In another comment of the Curiouser Case, Arnaud Bouchez pointed to an interesting optimization that is use in mORMot‘s UpperCopy255Buf function: a branchless parallel upper case conversion.
At the core of that implementation are the following lines of code
c := src[i]; d := c or _80; dest[i] := c - ((d - _61) and not (d - _7b)) and ((not c) and _80) shr 2;
Ok, it may not be too obvious what happens at first sight. Let’s break it down.
The Magic Constants
Let’s start with the pseudo-constants, those _61, _7b and _80. They hold multiple times the byte $61, $7b and $80 respectively, as the code converts multiple characters at once. For the purpose of explaining what happen, we can focus on a single byte.

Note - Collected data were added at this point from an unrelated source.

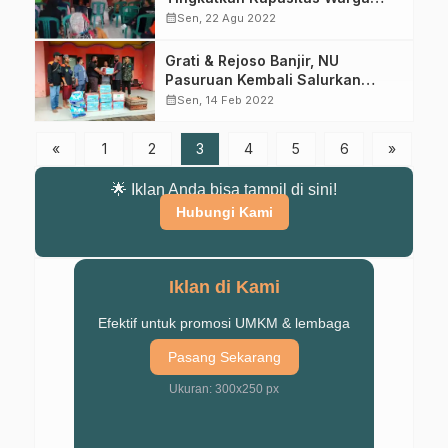
Hadapi Bencana
Gabung Channel WhatsApp NU
calendar_month
Sen, 22 Agu 2022
Pasuruan
Grati & Rejoso Banjir, NU
Pasuruan Kembali Salurkan
Dapatkan info kegiatan, kajian, dan berita terbaru langsung dari
Bantuan Logistik
calendar_month
Sen, 14 Feb 2022
sumber resmi NU Pasuruan.
«
1
2
3
4
5
6
»
Join Sekarang
🌟 Iklan Anda bisa tampil di sini!
Hubungi Kami
Iklan di Kami
Efektif untuk promosi UMKM & lembaga
Pasang Sekarang
Ukuran: 300x250 px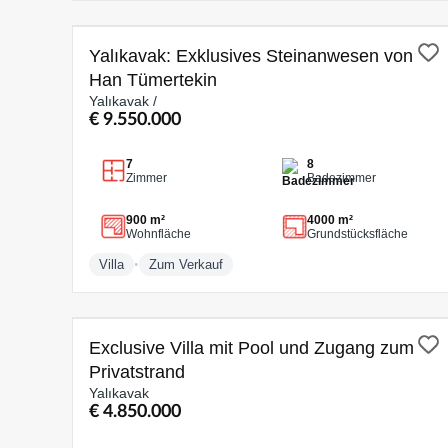
ZUM VERKAUF
Yalıkavak: Exklusives Steinanwesen von
Han Tümertekin
Yalıkavak /
€ 9.550.000
7
8
Zimmer
Badezimmer
900 m²
4000 m²
Wohnfläche
Grundstücksfläche
•
Villa
Zum Verkauf
ZUM VERKAUF
Exclusive Villa mit Pool und Zugang zum
Privatstrand
Yalıkavak
€ 4.850.000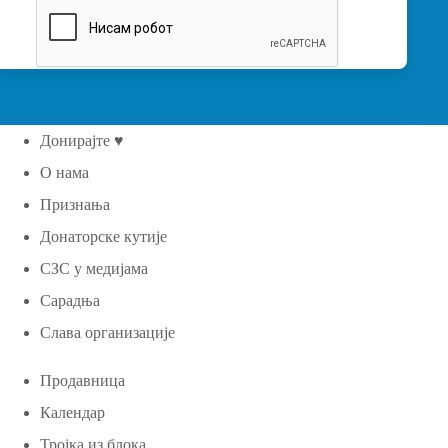
Донирајте ♥
О нама
Признања
Донаторске кутије
СЗС у медијама
Сарадња
Слава организације
Продавница
Календар
Тројка из блока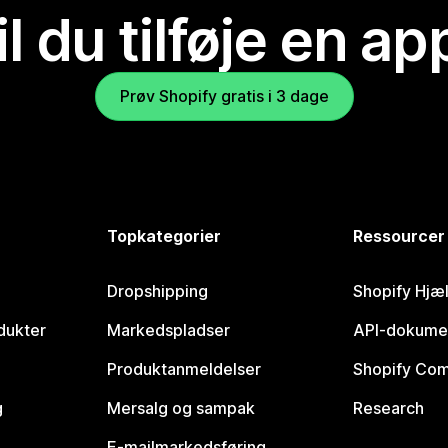
il du tilføje en ap
Prøv Shopify gratis i 3 dage
Topkategorier
Ressourcer
Dropshipping
Shopify Hjæ
dukter
Markedspladser
API-dokume
Produktanmeldelser
Shopify Co
g
Mersalg og sampak
Research
E-mailmarkedsføring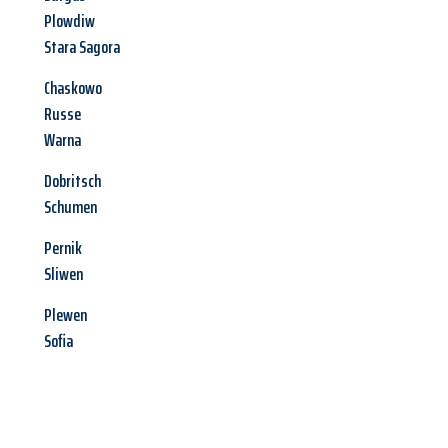
Plowdiw
Stara Sagora
Chaskowo
Russe
Warna
Dobritsch
Schumen
Pernik
Sliwen
Plewen
Sofia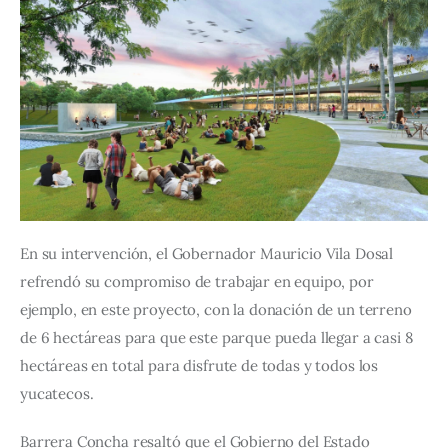
En su intervención, el Gobernador Mauricio Vila Dosal 
refrendó su compromiso de trabajar en equipo, por 
ejemplo, en este proyecto, con la donación de un terreno 
de 6 hectáreas para que este parque pueda llegar a casi 8 
hectáreas en total para disfrute de todas y todos los 
yucatecos.
Barrera Concha resaltó que el Gobierno del Estado 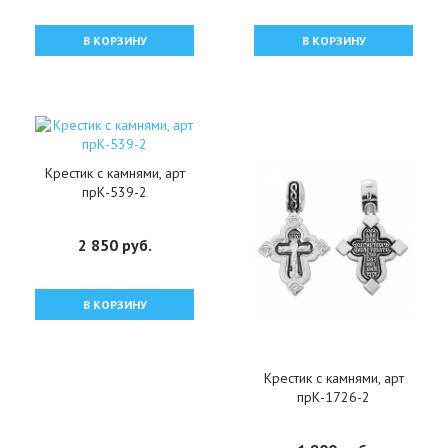
В КОРЗИНУ
В КОРЗИНУ
Крестик с камнями, арт
прК-539-2
2 850 руб.
В КОРЗИНУ
Крестик с камнями, арт
прК-1726-2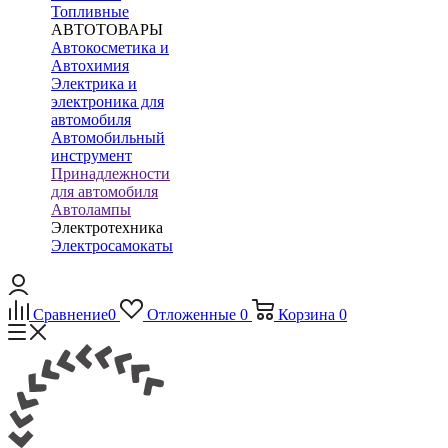
Топливные
АВТОТОВАРЫ
Автокосметика и
Автохимия
Электрика и
электроника для
автомобиля
Автомобильный
инструмент
Принадлежности
для автомобиля
Автолампы
Электротехника
Электросамокаты
Сравнение
0
Отложенные
0
Корзина
0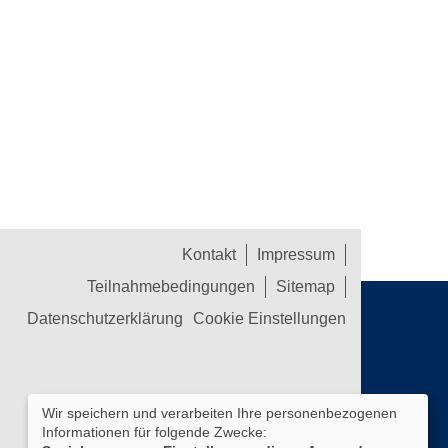
Kontakt
Impressum
Teilnahmebedingungen
Sitemap
Datenschutzerklärung
Cookie Einstellungen
Wir speichern und verarbeiten Ihre personenbezogenen
Informationen für folgende Zwecke: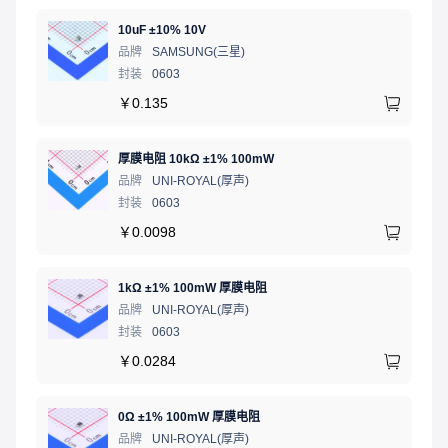
10uF ±10% 10V
品牌
SAMSUNG(三星)
封装
0603
￥
0.135
厚膜电阻 10kΩ ±1% 100mW
品牌
UNI-ROYAL(厚声)
封装
0603
￥
0.0098
1kΩ ±1% 100mW 厚膜电阻
品牌
UNI-ROYAL(厚声)
封装
0603
￥
0.0284
0Ω ±1% 100mW 厚膜电阻
品牌
UNI-ROYAL(厚声)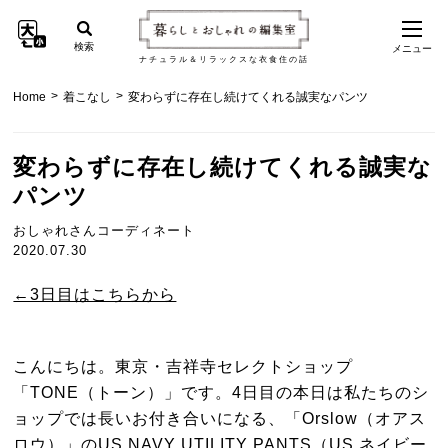
検索
メニュー
ナチュラル＆リラックスな衣食住の話
>
>
Home
着こなし
変わらずに存在し続けてくれる誠実なパンツ
変わらずに存在し続けてくれる誠実な
パンツ
おしゃれさんコーディネート
2020.07.30
←3日目はこちらから
こんにちは。東京・吉祥寺セレクトショップ
「TONE（トーン）」です。4日目の本日は私たちのシ
ョップでは長いお付き合いになる、「Orslow（オアス
ロウ）」のUS NAVY UTILITY PANTS（US ネイビー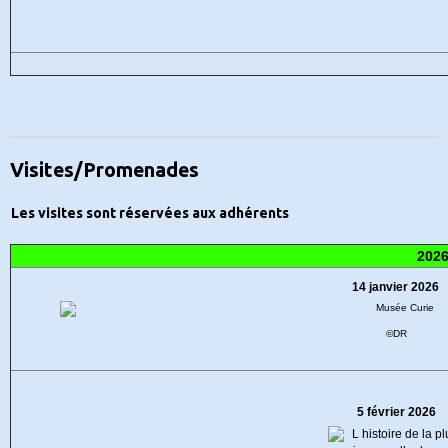
Visites/Promenades
Les visites sont réservées aux adhérents
202
14 janvier 2026
©DR
5 février 2026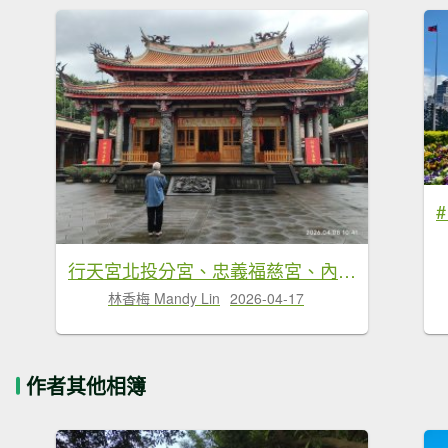
行天宮北投分宮、忠義福慈宮、內湖大港墘公園
林香梅 Mandy Lin
2026-04-17
作者其他相簿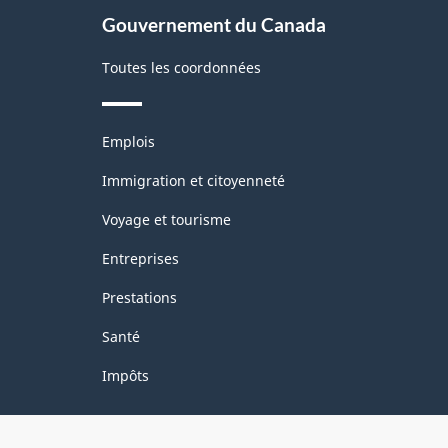
Canada
Gouvernement du Canada
2022
version
Toutes les coordonnées
1.0
-
Thèmes
Emplois
et
Structure
sujets
Immigration et citoyenneté
de
Voyage et tourisme
la
Entreprises
classification
Prestations
Santé
Impôts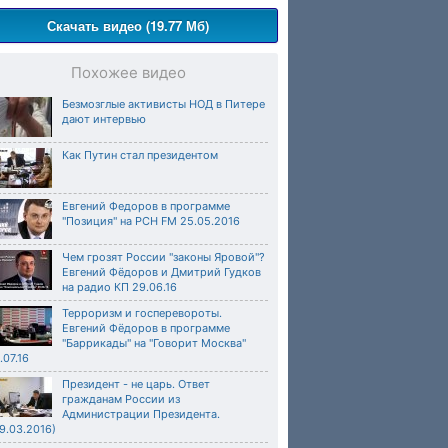
Скачать видео (19.77 Мб)
Похожее видео
Безмозглые активисты НОД в Питере
дают интервью
Как Путин стал президентом
Евгений Федоров в программе
"Позиция" на РСН FM 25.05.2016
Чем грозят России "законы Яровой"?
Евгений Фёдоров и Дмитрий Гудков
на радио КП 29.06.16
Терроризм и госперевороты.
Евгений Фёдоров в программе
"Баррикады" на "Говорит Москва"
.07.16
Президент - не царь. Ответ
гражданам России из
Администрации Президента.
9.03.2016)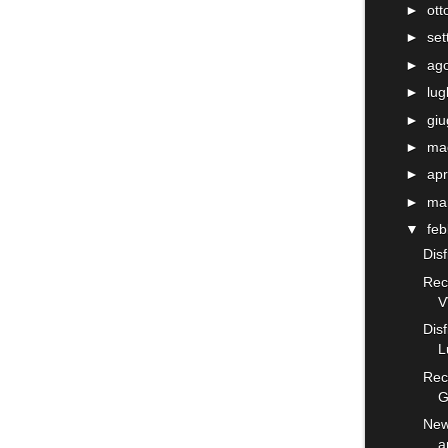
►
ot
►
se
►
ag
►
lug
►
gi
►
ma
►
apr
►
ma
▼
fe
Disf
Rec
V
Disf
L
Rec
G
New
a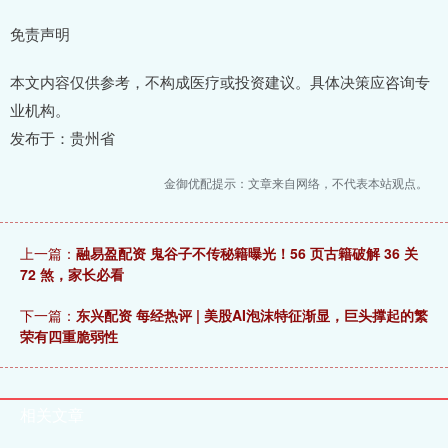
免责声明
本文内容仅供参考，不构成医疗或投资建议。具体决策应咨询专
业机构。
发布于：贵州省
金御优配提示：文章来自网络，不代表本站观点。
上一篇：
融易盈配资 鬼谷子不传秘籍曝光！56 页古籍破解 36 关
72 煞，家长必看
下一篇：
东兴配资 每经热评 | 美股AI泡沫特征渐显，巨头撑起的繁
荣有四重脆弱性
相关文章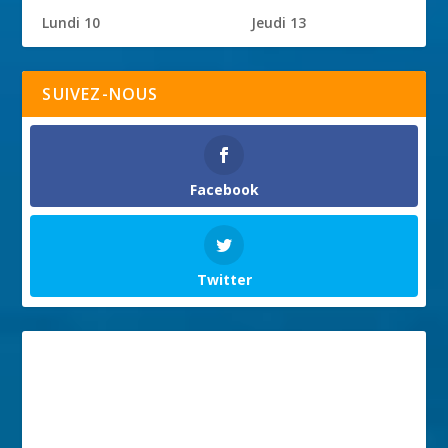
Lundi 10
Jeudi 13
SUIVEZ-NOUS
Facebook
Twitter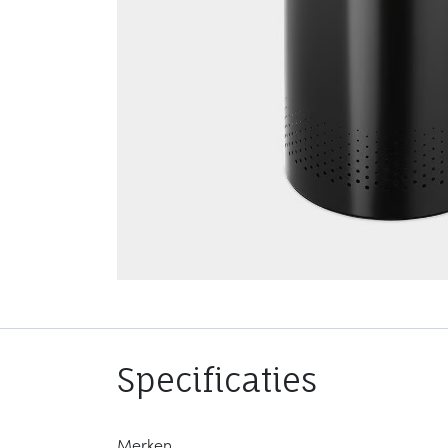
Specificaties
Merken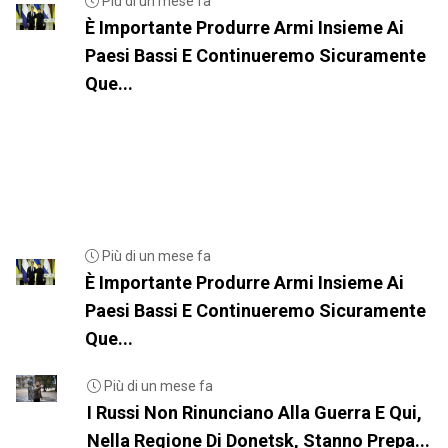
Più di un mese fa
È Importante Produrre Armi Insieme Ai
Paesi Bassi E Continueremo Sicuramente
Que...
Più di un mese fa
È Importante Produrre Armi Insieme Ai
Paesi Bassi E Continueremo Sicuramente
Que...
Più di un mese fa
I Russi Non Rinunciano Alla Guerra E Qui,
Nella Regione Di Donetsk, Stanno Prepa...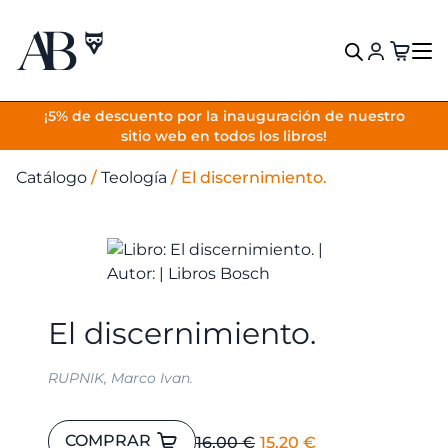
VOLVER
¡5% de descuento por la inauguración de nuestro
sitio web en todos los libros!
Catálogo
/
Teología
/
El discernimiento.
El discernimiento.
RUPNIK, Marco Ivan.
El
El
El
COMPRAR
16,00
€
15,20
€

Why did I call them “pseudo-constants”? Well, they are semantically constants, but in UpperCopy255Buf they are declared as variables. This is done to have the compile will hold them in registers, which makes the code slightly smaller and reduces the number of memory accesses.
As to what thos values mean, well, let’s check the ASCII Table:
- $61 is the ‘a’ character
- $7b is the ‘{‘ character, which is just after the ‘z’ character
- $80 is a mask to the one unused bit for ASCII characters
Down the Rabbit Hole
The first line fetches a character (or a bunch of character, but let’s work with just one) and stores it into c, then the line
d := c or _80;
places into d the value of c with the upper bit forced to one. This upper bit is used as a Boolean for the rest of the snippet. You can think of d as being a bit-packed version [ bool, 7bits_ascii_code ]. So that line set the bool to true.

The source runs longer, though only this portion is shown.